7. The tax system is not race-neutral
In 1862, not long after joining the Union, Oregon enacted a tax on people of color. If you were Black, mixed-race, Hawaiian, or Chinese, you had to pay a tax not levied on white Oregonians. If you couldn’t afford it, you paid it off by performing road work.
Though Oregon tax law is no longer explicitly racist, it continues to entrench and even deepen racial disparities that are the result of past and present policy choices.

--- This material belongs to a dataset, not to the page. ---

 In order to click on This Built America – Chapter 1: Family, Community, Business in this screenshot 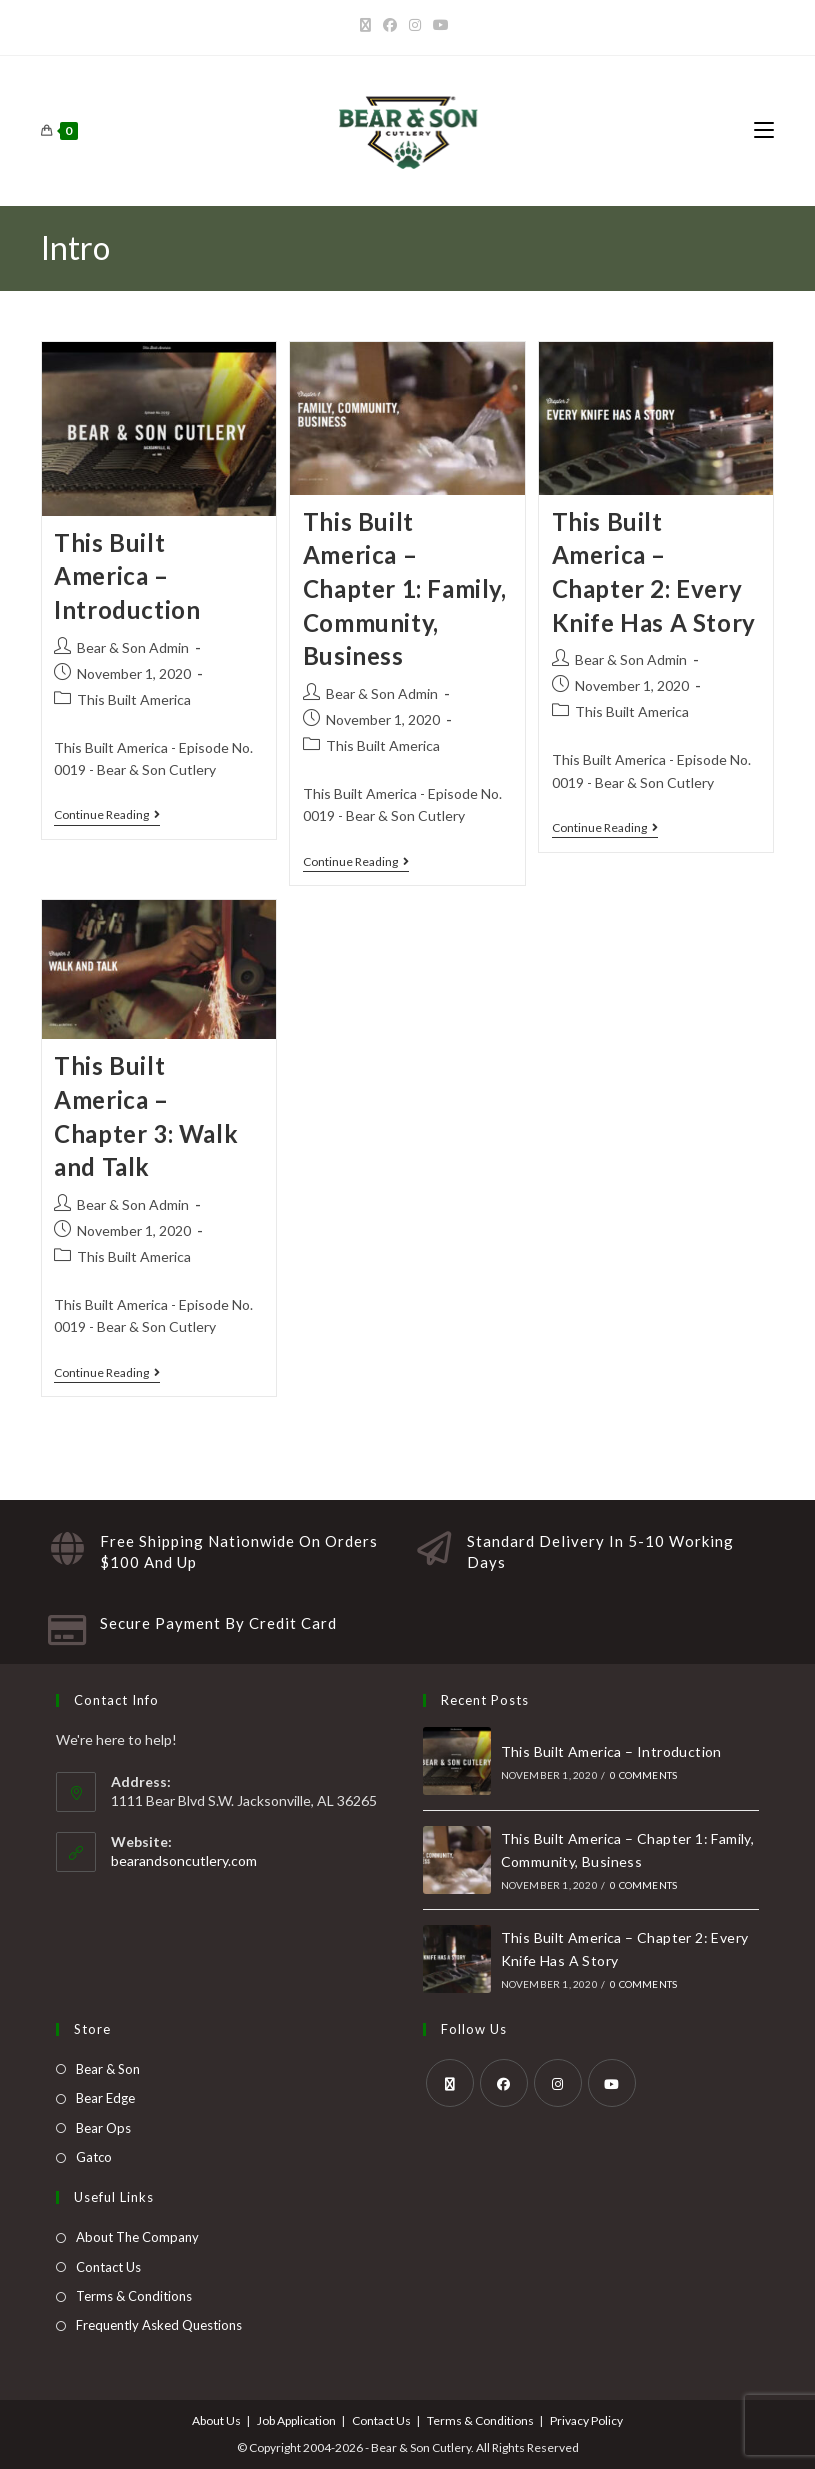, I will do `click(405, 588)`.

8. The tax system can be a powerful tool to advance economic and racial justice
The tax system both reflects the prevailing economic forces of its time and helps shape economic outcomes. In recent decades, income inequality has climbed to historic levels. Not coincidentally, business taxation has declined and tax rates for the superrich have collapsed.
But the pendulum can swing the other way. Our tax system can be a powerful tool for advancing economic and racial justice, but we must put that tool to good use.